One article understands Python file reading error UnicodeDecodeError: 'gbk' codec can't decode byte

Problem Description:

Here is a very simple example of reading and printing the contents of a file:

with open('test.txt', 'r') as f:
    contents = f.read()

print(contents)

In the test.txt text file, there is only one word `you`:

test.txt

However, when we run this code, we get the following error:

Error:

UnicodeDecodeError: 'gbk' codec can't decode byte 0xa0 in position 2: incomplete multibyte sequence

analyse problem:

  1. First of all we have to know what this error means.
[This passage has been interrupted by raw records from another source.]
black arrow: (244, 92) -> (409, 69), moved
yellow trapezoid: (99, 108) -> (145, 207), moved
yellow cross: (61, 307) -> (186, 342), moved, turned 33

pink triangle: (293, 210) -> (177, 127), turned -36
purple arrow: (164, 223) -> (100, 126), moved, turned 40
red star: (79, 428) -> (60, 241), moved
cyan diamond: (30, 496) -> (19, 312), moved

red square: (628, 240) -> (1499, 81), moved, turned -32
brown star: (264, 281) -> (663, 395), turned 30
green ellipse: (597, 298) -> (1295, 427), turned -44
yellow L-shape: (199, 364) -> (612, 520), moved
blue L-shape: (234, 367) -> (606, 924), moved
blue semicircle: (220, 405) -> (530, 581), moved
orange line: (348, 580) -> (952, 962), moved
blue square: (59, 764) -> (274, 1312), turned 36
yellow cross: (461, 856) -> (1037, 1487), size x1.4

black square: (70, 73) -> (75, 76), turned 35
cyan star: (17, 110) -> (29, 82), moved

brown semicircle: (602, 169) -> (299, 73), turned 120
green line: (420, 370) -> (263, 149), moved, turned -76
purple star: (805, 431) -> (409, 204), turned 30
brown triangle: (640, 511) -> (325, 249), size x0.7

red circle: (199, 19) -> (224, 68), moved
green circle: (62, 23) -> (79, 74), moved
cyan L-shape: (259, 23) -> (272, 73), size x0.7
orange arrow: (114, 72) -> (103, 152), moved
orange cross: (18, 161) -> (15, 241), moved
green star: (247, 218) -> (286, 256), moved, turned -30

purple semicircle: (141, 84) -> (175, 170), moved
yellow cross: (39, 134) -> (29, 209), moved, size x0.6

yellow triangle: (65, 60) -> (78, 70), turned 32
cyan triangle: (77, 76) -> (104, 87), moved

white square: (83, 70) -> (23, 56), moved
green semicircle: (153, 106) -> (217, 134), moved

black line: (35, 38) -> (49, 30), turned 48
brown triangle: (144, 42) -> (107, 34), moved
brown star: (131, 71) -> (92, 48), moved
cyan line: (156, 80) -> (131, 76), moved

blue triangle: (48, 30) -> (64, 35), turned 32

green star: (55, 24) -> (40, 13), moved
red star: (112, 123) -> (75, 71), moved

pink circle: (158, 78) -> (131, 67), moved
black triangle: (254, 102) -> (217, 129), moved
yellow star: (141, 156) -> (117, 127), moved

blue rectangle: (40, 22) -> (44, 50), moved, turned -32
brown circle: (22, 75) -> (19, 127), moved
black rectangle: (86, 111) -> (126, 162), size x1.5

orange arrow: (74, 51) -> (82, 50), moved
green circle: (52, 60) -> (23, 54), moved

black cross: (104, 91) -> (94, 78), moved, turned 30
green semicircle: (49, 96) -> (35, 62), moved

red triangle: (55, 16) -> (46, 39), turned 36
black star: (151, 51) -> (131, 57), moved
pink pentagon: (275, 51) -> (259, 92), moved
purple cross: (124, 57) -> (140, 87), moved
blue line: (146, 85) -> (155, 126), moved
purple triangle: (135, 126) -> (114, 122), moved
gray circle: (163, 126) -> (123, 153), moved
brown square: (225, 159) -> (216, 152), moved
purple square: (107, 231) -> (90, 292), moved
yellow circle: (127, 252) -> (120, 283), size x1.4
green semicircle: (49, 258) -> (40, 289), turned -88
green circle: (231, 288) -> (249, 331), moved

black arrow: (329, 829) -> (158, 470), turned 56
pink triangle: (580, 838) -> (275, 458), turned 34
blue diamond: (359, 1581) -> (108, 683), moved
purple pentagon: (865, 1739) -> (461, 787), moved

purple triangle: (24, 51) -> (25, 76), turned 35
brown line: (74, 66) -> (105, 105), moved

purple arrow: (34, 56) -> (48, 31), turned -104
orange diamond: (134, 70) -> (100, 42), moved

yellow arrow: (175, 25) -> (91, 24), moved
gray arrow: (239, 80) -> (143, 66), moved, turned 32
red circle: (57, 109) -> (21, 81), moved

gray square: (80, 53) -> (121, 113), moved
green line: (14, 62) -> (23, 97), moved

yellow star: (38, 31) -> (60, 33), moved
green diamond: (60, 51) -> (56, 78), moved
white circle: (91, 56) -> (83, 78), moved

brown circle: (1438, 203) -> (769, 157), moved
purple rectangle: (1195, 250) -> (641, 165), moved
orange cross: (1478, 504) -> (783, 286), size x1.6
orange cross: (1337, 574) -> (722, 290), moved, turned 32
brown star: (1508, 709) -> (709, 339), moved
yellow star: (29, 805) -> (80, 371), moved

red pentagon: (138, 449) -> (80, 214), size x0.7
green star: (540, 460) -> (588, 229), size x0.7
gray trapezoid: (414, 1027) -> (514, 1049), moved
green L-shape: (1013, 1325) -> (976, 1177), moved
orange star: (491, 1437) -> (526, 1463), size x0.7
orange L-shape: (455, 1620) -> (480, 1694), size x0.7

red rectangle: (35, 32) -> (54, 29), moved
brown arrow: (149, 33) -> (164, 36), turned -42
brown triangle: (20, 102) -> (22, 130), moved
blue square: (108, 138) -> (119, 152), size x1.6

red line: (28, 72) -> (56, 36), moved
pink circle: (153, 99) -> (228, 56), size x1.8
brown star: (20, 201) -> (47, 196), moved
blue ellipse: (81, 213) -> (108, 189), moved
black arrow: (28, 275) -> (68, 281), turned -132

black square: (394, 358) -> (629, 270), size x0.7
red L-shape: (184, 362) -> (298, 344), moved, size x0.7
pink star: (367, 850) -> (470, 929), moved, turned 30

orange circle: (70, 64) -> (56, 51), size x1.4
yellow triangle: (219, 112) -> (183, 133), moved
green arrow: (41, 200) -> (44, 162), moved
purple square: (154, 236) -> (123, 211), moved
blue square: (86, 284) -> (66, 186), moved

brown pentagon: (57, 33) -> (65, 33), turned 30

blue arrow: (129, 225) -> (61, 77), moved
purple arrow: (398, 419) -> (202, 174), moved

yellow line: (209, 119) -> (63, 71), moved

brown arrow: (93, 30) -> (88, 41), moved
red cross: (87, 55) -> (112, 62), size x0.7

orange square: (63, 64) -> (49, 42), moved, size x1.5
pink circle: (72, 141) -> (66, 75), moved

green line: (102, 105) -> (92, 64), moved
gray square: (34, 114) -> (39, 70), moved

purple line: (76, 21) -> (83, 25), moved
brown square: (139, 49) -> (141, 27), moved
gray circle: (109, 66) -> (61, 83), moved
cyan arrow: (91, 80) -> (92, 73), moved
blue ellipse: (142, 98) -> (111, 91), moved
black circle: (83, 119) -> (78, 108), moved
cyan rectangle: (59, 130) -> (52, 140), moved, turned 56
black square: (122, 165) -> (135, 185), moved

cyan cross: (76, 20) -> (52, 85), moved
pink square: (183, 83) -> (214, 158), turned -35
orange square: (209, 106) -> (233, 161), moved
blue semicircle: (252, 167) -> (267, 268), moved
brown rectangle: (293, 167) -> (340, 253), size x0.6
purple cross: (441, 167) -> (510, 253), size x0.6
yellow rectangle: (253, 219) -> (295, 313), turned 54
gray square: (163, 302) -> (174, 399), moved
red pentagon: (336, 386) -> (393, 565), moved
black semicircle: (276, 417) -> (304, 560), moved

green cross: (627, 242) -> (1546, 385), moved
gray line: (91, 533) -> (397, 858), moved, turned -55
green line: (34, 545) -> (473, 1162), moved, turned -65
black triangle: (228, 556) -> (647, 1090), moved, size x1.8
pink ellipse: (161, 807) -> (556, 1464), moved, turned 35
The translation of the error report is:

Unicode decoding error: 'gbk' codec can't decode byte 0xa0 in position 2: incomplete multibyte sequence

  1. By understanding the error message, we know that this is a decoding error . To analyze this error, we must first have a basic understanding of Python's character encoding.

For the problem of Python character encoding, you can take a look at my blog post:

One article to understand Python character encoding (encoding method, garbled characters and error reasons) - Programmer Sought

In this blog post, I not only introduced the character encoding, but also analyzed the specific reasons for this error, but here we mainly discuss the solution, so I won’t go into details. For details, please refer to Sections 3 and 4 of this article.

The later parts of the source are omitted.